• _Collected data_:
= Beginning of Section =

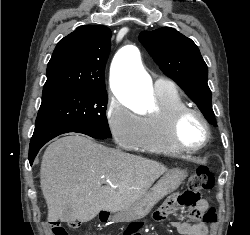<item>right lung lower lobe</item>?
I'll use <instances>...</instances> for the list:
<instances>
[{
  "mask_svg": "<svg viewBox=\"0 0 250 235\" xmlns=\"http://www.w3.org/2000/svg\"><path fill=\"white\" fill-rule=\"evenodd\" d=\"M68 132H77L83 133L88 136L97 139H105L106 137L98 134L96 132L79 128L70 124L64 123H51V124H42L39 126H35V130L33 136L30 141L29 147V162L32 165L34 158L36 157L40 148L46 144L51 139L55 138L58 135L68 133Z\"/></svg>",
  "mask_w": 250,
  "mask_h": 235,
  "instance_id": "98d812e1",
  "label": "right lung lower lobe"
}]
</instances>
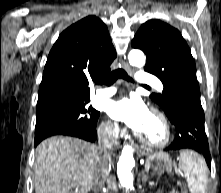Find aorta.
Here are the masks:
<instances>
[{"instance_id": "obj_1", "label": "aorta", "mask_w": 221, "mask_h": 193, "mask_svg": "<svg viewBox=\"0 0 221 193\" xmlns=\"http://www.w3.org/2000/svg\"><path fill=\"white\" fill-rule=\"evenodd\" d=\"M129 63L135 67H143L146 63V57L141 50L133 49L128 54ZM135 165L133 149L127 145L123 148L119 161L117 163V175L120 184L127 190L133 187L132 168Z\"/></svg>"}]
</instances>
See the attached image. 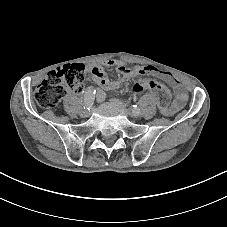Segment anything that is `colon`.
Returning a JSON list of instances; mask_svg holds the SVG:
<instances>
[{
  "label": "colon",
  "instance_id": "obj_1",
  "mask_svg": "<svg viewBox=\"0 0 227 227\" xmlns=\"http://www.w3.org/2000/svg\"><path fill=\"white\" fill-rule=\"evenodd\" d=\"M85 78V67L82 64H67L51 71L37 86L34 97L43 108L56 107L68 90L78 91L82 88ZM150 90L158 100L159 106L167 107L171 100V93L164 85L141 79L133 86L136 93Z\"/></svg>",
  "mask_w": 227,
  "mask_h": 227
}]
</instances>
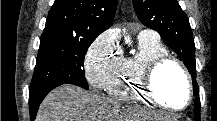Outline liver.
Listing matches in <instances>:
<instances>
[{"instance_id": "obj_1", "label": "liver", "mask_w": 217, "mask_h": 121, "mask_svg": "<svg viewBox=\"0 0 217 121\" xmlns=\"http://www.w3.org/2000/svg\"><path fill=\"white\" fill-rule=\"evenodd\" d=\"M145 113L137 107L96 95L74 85L52 90L39 107L36 121H137ZM152 121H171L157 114Z\"/></svg>"}]
</instances>
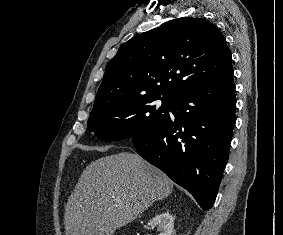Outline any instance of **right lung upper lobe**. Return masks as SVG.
Returning a JSON list of instances; mask_svg holds the SVG:
<instances>
[{
	"label": "right lung upper lobe",
	"instance_id": "right-lung-upper-lobe-1",
	"mask_svg": "<svg viewBox=\"0 0 283 235\" xmlns=\"http://www.w3.org/2000/svg\"><path fill=\"white\" fill-rule=\"evenodd\" d=\"M233 73L216 25L182 17L122 44L106 66L94 106L143 96L174 98Z\"/></svg>",
	"mask_w": 283,
	"mask_h": 235
}]
</instances>
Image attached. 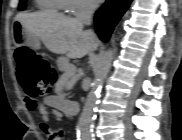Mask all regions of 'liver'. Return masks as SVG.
<instances>
[{
	"mask_svg": "<svg viewBox=\"0 0 182 140\" xmlns=\"http://www.w3.org/2000/svg\"><path fill=\"white\" fill-rule=\"evenodd\" d=\"M16 19L27 34L39 38L55 54L82 58L98 47V40L91 31H84L76 18L57 12L21 13Z\"/></svg>",
	"mask_w": 182,
	"mask_h": 140,
	"instance_id": "liver-1",
	"label": "liver"
}]
</instances>
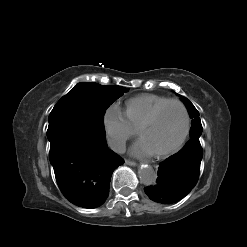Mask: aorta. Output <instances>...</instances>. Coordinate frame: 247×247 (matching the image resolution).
<instances>
[{
	"label": "aorta",
	"mask_w": 247,
	"mask_h": 247,
	"mask_svg": "<svg viewBox=\"0 0 247 247\" xmlns=\"http://www.w3.org/2000/svg\"><path fill=\"white\" fill-rule=\"evenodd\" d=\"M140 181L145 185H153L157 179V173L150 165L141 166L138 170Z\"/></svg>",
	"instance_id": "obj_1"
}]
</instances>
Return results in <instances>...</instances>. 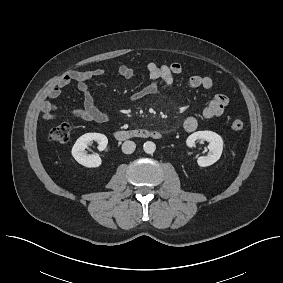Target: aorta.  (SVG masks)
Instances as JSON below:
<instances>
[{"instance_id":"762f6f07","label":"aorta","mask_w":283,"mask_h":283,"mask_svg":"<svg viewBox=\"0 0 283 283\" xmlns=\"http://www.w3.org/2000/svg\"><path fill=\"white\" fill-rule=\"evenodd\" d=\"M143 149H144L145 153L153 154L156 150V145H155V143H153L151 141H147V142L144 143Z\"/></svg>"}]
</instances>
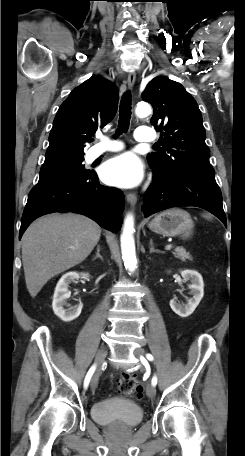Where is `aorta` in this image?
<instances>
[{"mask_svg": "<svg viewBox=\"0 0 245 456\" xmlns=\"http://www.w3.org/2000/svg\"><path fill=\"white\" fill-rule=\"evenodd\" d=\"M136 115L139 117H146L151 114V106L146 102L137 104ZM134 218L133 215L128 214L125 221L123 232L121 234V251L124 265L129 271L133 272L137 267L135 241H134Z\"/></svg>", "mask_w": 245, "mask_h": 456, "instance_id": "aorta-1", "label": "aorta"}]
</instances>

= End of Section =

• _What to produce_: Where the line containing "in this image?" appears, begin writing out the lines word for word, and continue through the last line of the data, leaving out pictures.

• _Output for this task_:
Where is `aorta` in this image?
<instances>
[{"mask_svg": "<svg viewBox=\"0 0 245 456\" xmlns=\"http://www.w3.org/2000/svg\"><path fill=\"white\" fill-rule=\"evenodd\" d=\"M136 115L139 117H146L151 114V106L146 102L137 104ZM134 218L133 215L128 214L125 221L123 232L121 234V251L124 265L129 271L133 272L137 267L135 241H134Z\"/></svg>", "mask_w": 245, "mask_h": 456, "instance_id": "aorta-1", "label": "aorta"}]
</instances>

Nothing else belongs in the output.